Secondo Michele Prestipino, procuratore facente funzioni di Roma, Nunzia D’Elia - procuratore aggiunto - e il generale Francesco Gargaro, ci sono delle motivazioni ben precise per le quali i due carabinieri (insieme a Mario Cerciello Rega, c’era anche il collega Varriale) non hanno sparato. Francesco Gargaro, nello specifico, ha affermato: "Non c’è stata possibilità di usare le armi. Primo perché è disciplinato e comunque perché sono stati sopraffatti nell’immediatezza. Né il carabiniere Varriale poteva sparare a un soggetto in fuga, altrimenti sarebbe stato lui indagato. I colpi in aria a scopo intimidatorio non sono previsti dal nostro ordinamento".

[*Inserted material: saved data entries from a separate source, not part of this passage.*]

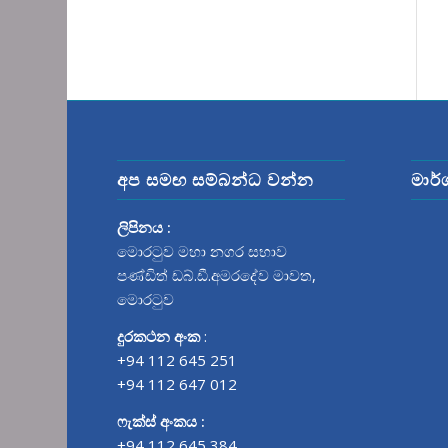
අප සමඟ සම්බන්ධ වන්න
මාර්
ලිපිනය :
මොරටුව මහා නගර සභාව
පණ්ඩිත් ඩබ්.ඩී.අමරදේව මාවත‍,
මොරටුව
දුරකථන අංක
:
+94 112 645 251
+94 112 647 012
ෆැක්ස් අංකය :
+94 112 645 384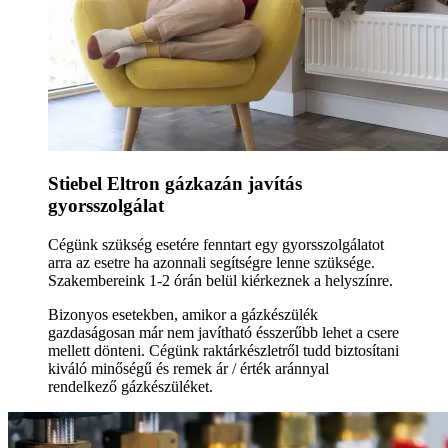
Stiebel Eltron gázkazán javítás
gyorsszolgálat
Cégünk szükség esetére fenntart egy gyorsszolgálatot
arra az esetre ha azonnali segítségre lenne szüksége.
Szakembereink 1-2 órán belül kiérkeznek a helyszínre.
Bizonyos esetekben, amikor a gázkészülék
gazdaságosan már nem javítható ésszerűbb lehet a csere
mellett dönteni. Cégünk raktárkészletről tudd biztosítani
kiváló minőségű és remek ár / érték aránnyal
rendelkező gázkészüléket.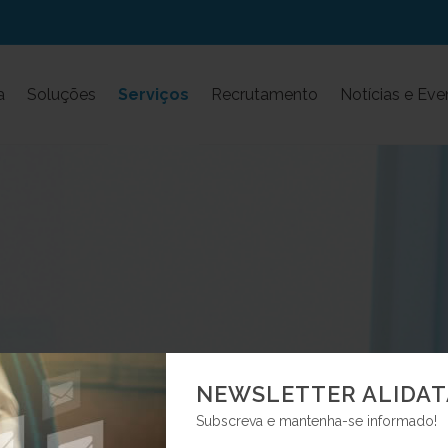
a
Soluções
Serviços
Recrutamento
Notícias e Eve
NEWSLETTER ALIDAT
Subscreva e mantenha-se informado!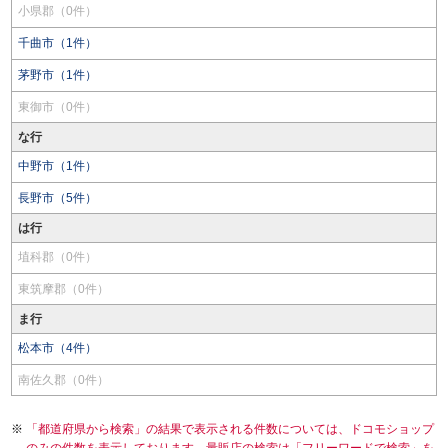
小県郡（0件）
千曲市（1件）
茅野市（1件）
東御市（0件）
な行
中野市（1件）
長野市（5件）
は行
埴科郡（0件）
東筑摩郡（0件）
ま行
松本市（4件）
南佐久郡（0件）
「都道府県から検索」の結果で表示される件数については、ドコモショップ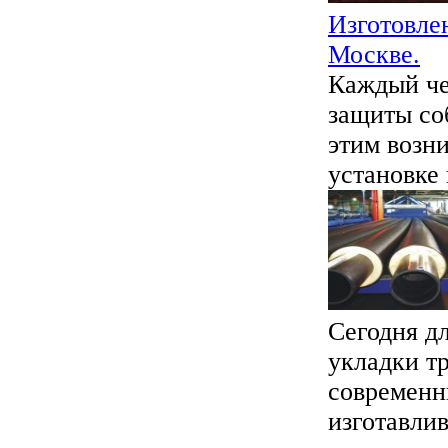
Изготовле
Москве.
Каждый че
защиты соб
этим возн
установке 
Сегодня д
укладки т
современн
изготавлив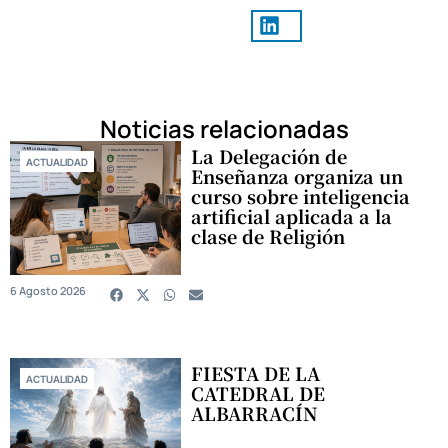
Noticias relacionadas
La Delegación de
ACTUALIDAD
Enseñanza organiza un
curso sobre inteligencia
artificial aplicada a la
clase de Religión
6 Agosto 2026
FIESTA DE LA
ACTUALIDAD
CATEDRAL DE
ALBARRACÍN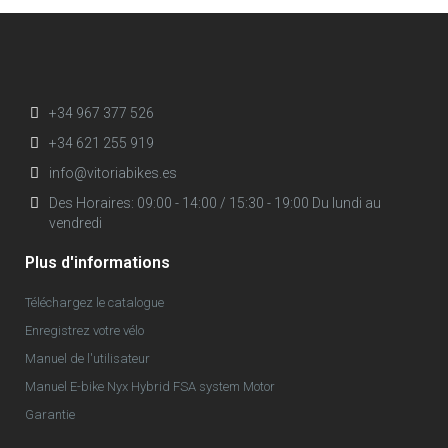
+34 967 377 526
+34 621 255 919
info@vitoriabikes.es
Des Horaires: 09:00 - 14:00 / 15:30 - 19:00 Du lundi au
vendredi
Plus d'informations
Téléchargez le catalogue
Enregistrez votre vélo
Manuel de l'utilisateur
Manuel E-bike Nyx Hybrid FSA system Motor
Garantie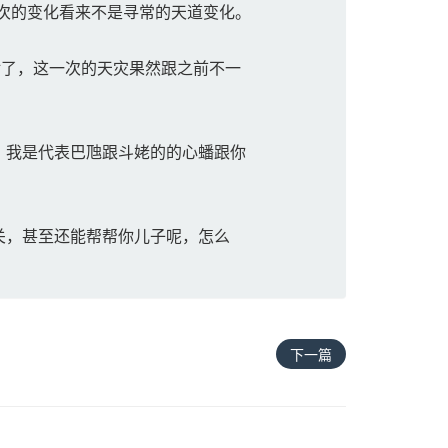
次的变化看来不是寻常的天道变化。
了，这一次的天灾果然跟之前不一
，我是代表巴虺跟斗姥的的心蟠跟你
关，甚至还能帮帮你儿子呢，怎么
下一篇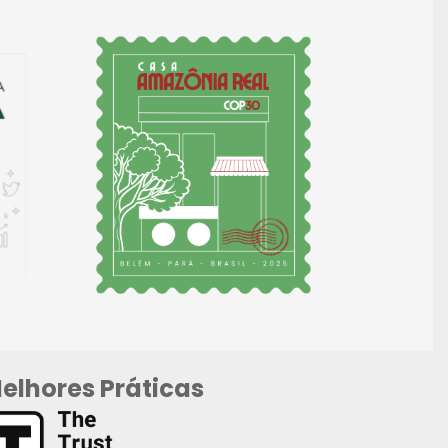
elhores Práticas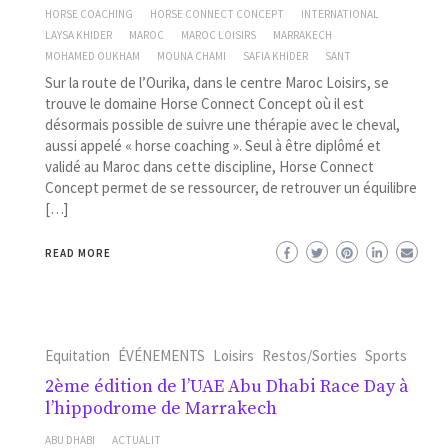
HORSE COACHING
HORSE CONNECT CONCEPT
INTERNATIONAL
LAYSA KHIDER
MAROC
MAROC LOISIRS
MARRAKECH
MOHAMED OUKHAM
MOUNA CHAMI
SAFIA KHIDER
SANT
Sur la route de l’Ourika, dans le centre Maroc Loisirs, se
trouve le domaine Horse Connect Concept où il est
désormais possible de suivre une thérapie avec le cheval,
aussi appelé « horse coaching ». Seul à être diplômé et
validé au Maroc dans cette discipline, Horse Connect
Concept permet de se ressourcer, de retrouver un équilibre
[…]
READ MORE
Equitation
ÉVÉNEMENTS
Loisirs
Restos/Sorties
Sports
2ème édition de l’UAE Abu Dhabi Race Day à
l’hippodrome de Marrakech
ABU DHABI
ACTUALIT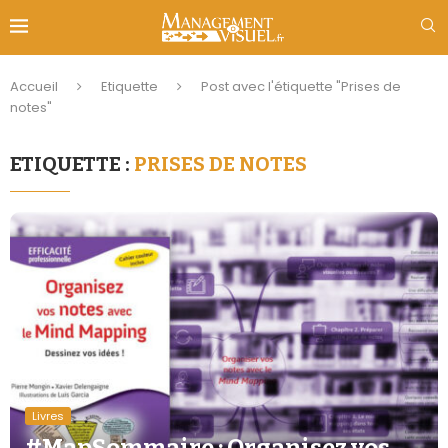
Accueil
Etiquette
Post avec l'étiquette "Prises de
notes"
ETIQUETTE :
PRISES DE NOTES
Livres
#MapSommaire : Organisez vos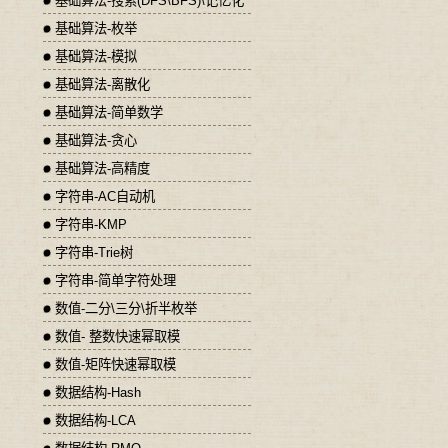
基础算法-搜索(DFS\BFS)\记忆化
基础算法-枚举
基础算法-模拟
基础算法-离散化
基础算法-简单数学
基础算法-贪心
基础算法-高精度
字符串-AC自动机
字符串-KMP
字符串-Trie树
字符串-简单字符处理
数值-二分\三分\折半枚举
数值- 整数快速幂取模
数值-矩阵快速幂取模
数据结构-Hash
数据结构-LCA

Il procuratore Prestipino: "Indiziati interrogati nel rispetto della legge"

"Accerteremo i fatti senza alcun pregiudizio e con il rigore già dimostrato da questa procura in altre analoghe vicende", ha detto il procuratore di Roma Michele Prestipino, durante la conferenza stampa per fare il punto delle indagini sull'omicidio del vice brigadiere Mario Cerciello Rega, in merito alla foto di Natale Hjorth bendato e ammanettato. "La procura - ha aggiunto - ha già avviato le indagini per accertare quanto accaduto". "Gli indiziati sono stati individuati e interrogati dai magistrati nel rispetto della legge", ha aggiunto il procuratore aggiunto di Roma.

"Gli interrogatori sono stati effettuati con tutte le garanzie difensive - ha spiegato -, alla presenza dei difensori, dell'interprete e previa lettura di tutti gli avvisi di garanzia previsti dalla legge. Gli interrogatori sono stati anche registrati".

"Basta ombre e presunti misteri"

Il generale Francesco Gargaro, a capo dei carabinieri di Roma, nella conferenza stampa ha sottolineato la linearità dell'intervento effettuato la notte del 26 luglio che ha portato alla morte del vicebrigadiere. "Esprimo disappunto e dispiacere per ombre e misteri sollevati sulla vicenda", ha dichiarato. Mario Cerciello Rega e il collega Andrea Varriale "sono stati aggrediti immediatamente" dai due americani. "Non c'è stata possibilità di usare armi, di reagire", ha proseguito il comandante dei carabinieri di Roma. "Nel momento in cui si sono qualificati sono stati immediatamente aggrediti, pochi attimi in cui Varriale è stato sopraffatto e buttato a terra", ha aggiunto Gargaro. "Non c'è stato tempo di reagire, Varriale non poteva sparare ad un soggetto in fuga altrimenti sarebbe stato indagato per un reato grave", ha ribadito.